TASK TO CARRY OUT:
The answer must consist solely of the lines from the one containing "В современном мире" through the last line of the records below, repeated exactly, with all pictures omitted.

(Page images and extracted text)

= = =

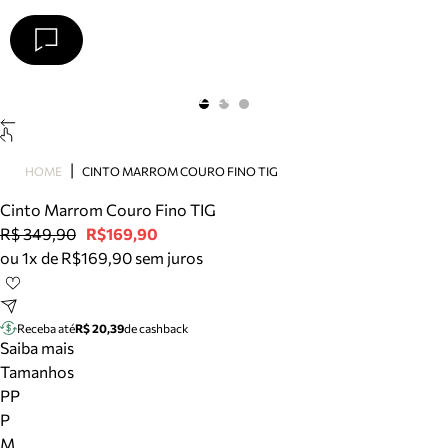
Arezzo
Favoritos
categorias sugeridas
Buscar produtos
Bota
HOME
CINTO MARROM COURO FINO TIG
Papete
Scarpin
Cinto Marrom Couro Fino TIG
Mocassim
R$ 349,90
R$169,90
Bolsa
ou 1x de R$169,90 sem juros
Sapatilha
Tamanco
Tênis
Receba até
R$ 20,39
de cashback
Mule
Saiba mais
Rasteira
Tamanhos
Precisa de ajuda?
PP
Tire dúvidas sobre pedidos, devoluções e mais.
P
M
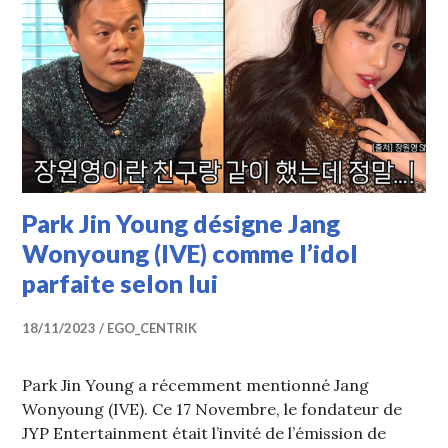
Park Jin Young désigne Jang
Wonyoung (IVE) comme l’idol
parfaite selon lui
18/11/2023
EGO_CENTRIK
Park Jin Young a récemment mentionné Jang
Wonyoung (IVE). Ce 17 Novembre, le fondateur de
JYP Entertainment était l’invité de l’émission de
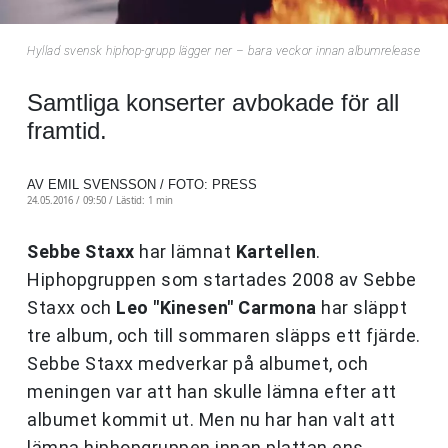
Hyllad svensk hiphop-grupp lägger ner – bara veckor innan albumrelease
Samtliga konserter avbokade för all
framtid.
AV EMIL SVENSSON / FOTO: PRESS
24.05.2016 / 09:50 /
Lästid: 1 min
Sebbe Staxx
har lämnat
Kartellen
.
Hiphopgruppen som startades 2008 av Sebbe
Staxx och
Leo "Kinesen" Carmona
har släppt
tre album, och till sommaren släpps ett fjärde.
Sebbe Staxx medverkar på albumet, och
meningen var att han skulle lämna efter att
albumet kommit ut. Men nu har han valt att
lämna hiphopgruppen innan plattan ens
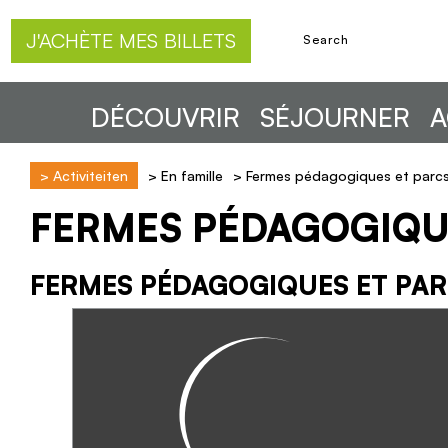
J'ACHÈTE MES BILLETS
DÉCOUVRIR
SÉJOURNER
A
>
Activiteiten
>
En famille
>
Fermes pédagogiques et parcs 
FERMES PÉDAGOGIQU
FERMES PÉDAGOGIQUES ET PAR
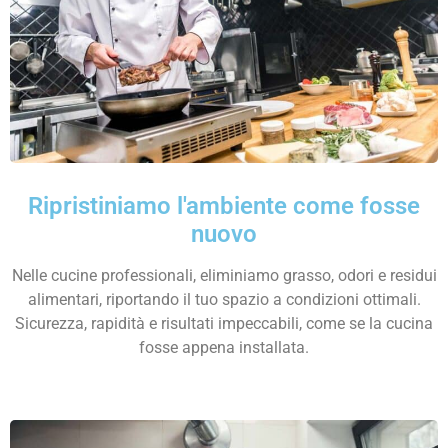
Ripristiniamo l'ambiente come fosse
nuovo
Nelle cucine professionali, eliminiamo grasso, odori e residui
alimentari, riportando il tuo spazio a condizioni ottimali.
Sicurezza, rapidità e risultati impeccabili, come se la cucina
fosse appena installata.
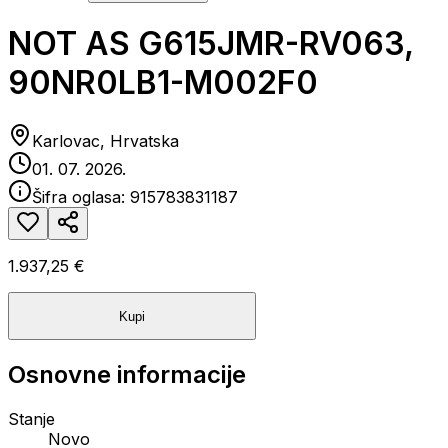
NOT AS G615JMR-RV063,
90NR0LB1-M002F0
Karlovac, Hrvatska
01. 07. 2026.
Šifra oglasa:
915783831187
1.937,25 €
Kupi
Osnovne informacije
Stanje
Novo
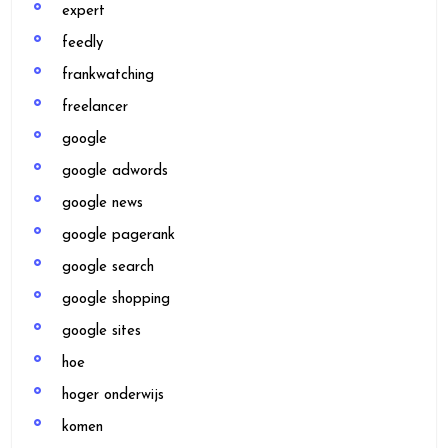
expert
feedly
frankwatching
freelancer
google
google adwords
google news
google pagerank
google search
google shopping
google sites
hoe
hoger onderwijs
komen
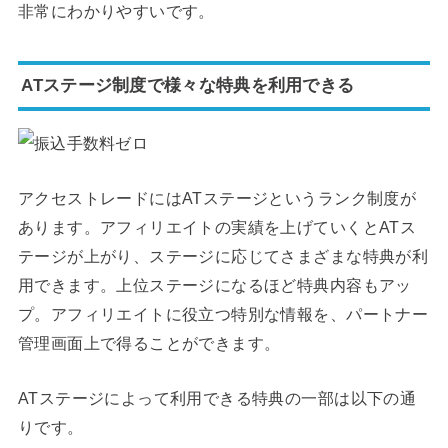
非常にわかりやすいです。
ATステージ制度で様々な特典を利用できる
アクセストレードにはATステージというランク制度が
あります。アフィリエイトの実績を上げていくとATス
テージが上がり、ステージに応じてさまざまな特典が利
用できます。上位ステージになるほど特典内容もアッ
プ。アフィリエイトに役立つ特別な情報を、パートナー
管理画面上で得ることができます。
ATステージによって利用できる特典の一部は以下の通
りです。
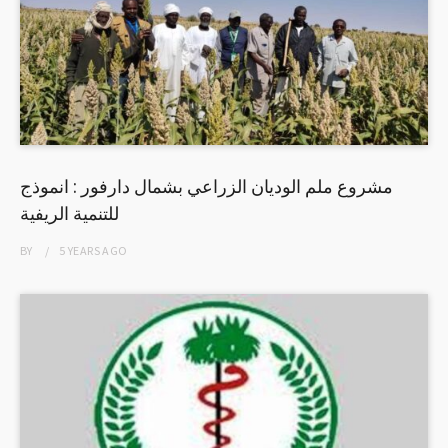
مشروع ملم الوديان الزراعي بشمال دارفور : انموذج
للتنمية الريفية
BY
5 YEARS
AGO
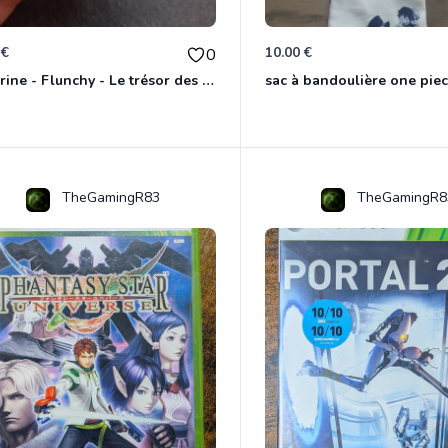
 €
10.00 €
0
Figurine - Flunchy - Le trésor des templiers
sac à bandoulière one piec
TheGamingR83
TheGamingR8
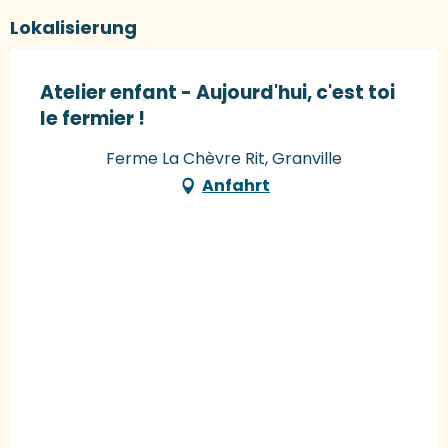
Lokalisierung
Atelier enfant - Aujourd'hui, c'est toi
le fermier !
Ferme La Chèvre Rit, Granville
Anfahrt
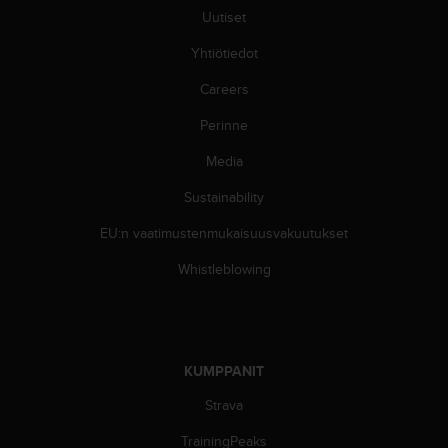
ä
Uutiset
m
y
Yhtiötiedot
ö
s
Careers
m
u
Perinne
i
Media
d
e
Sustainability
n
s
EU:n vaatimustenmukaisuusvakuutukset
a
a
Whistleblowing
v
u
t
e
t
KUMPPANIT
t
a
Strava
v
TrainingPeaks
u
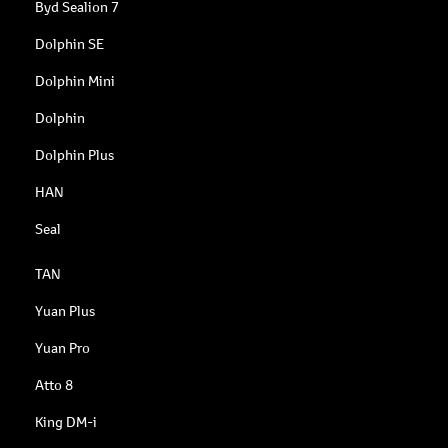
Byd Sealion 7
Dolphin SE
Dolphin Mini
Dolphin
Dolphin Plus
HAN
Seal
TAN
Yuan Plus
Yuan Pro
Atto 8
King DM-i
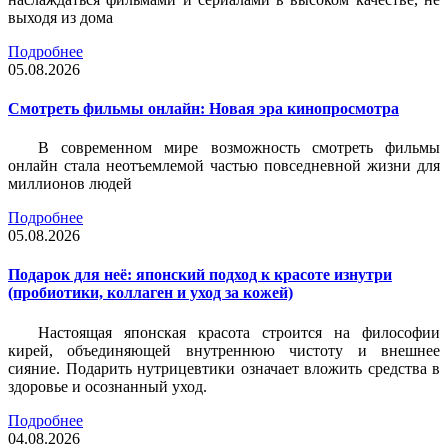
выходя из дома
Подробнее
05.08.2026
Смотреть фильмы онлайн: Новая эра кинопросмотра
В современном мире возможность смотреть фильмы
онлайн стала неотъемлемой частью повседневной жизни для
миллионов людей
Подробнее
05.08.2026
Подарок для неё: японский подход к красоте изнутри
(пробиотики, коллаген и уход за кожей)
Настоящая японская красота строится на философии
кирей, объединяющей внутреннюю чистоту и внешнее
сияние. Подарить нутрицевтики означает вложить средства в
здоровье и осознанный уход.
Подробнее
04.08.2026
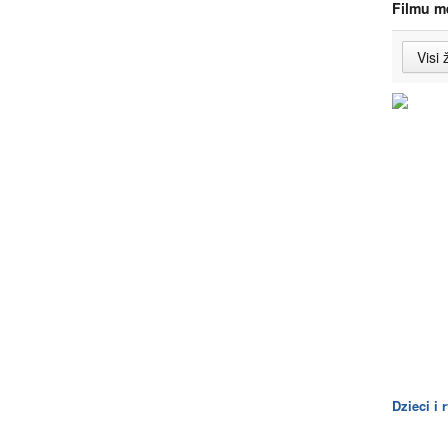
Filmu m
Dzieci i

= = =

EXERCISE SOLUTION:
В современном мире возможность смотреть фильмы
онлайн стала неотъемлемой частью повседневной жизни для
миллионов людей
Подробнее
05.08.2026
Подарок для неё: японский подход к красоте изнутри
(пробиотики, коллаген и уход за кожей)
Настоящая японская красота строится на философии
кирей, объединяющей внутреннюю чистоту и внешнее
сияние. Подарить нутрицевтики означает вложить средства в
здоровье и осознанный уход.
Подробнее
04.08.2026
Filmu m
Dzieci i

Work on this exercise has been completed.